What the exercise asks:
The records below are to be restated word for word, with every picture left out.
== Data for this exercise ==
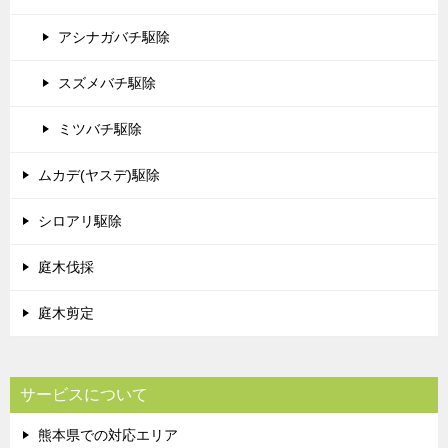
アシナガバチ駆除
スズメバチ駆除
ミツバチ駆除
ムカデ(ヤスデ)駆除
シロアリ駆除
庭木伐採
庭木剪定
サービスについて
熊本県での対応エリア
===
Written response:
アシナガバチ駆除
スズメバチ駆除
ミツバチ駆除
ムカデ(ヤスデ)駆除
シロアリ駆除
庭木伐採
庭木剪定
サービスについて
熊本県での対応エリア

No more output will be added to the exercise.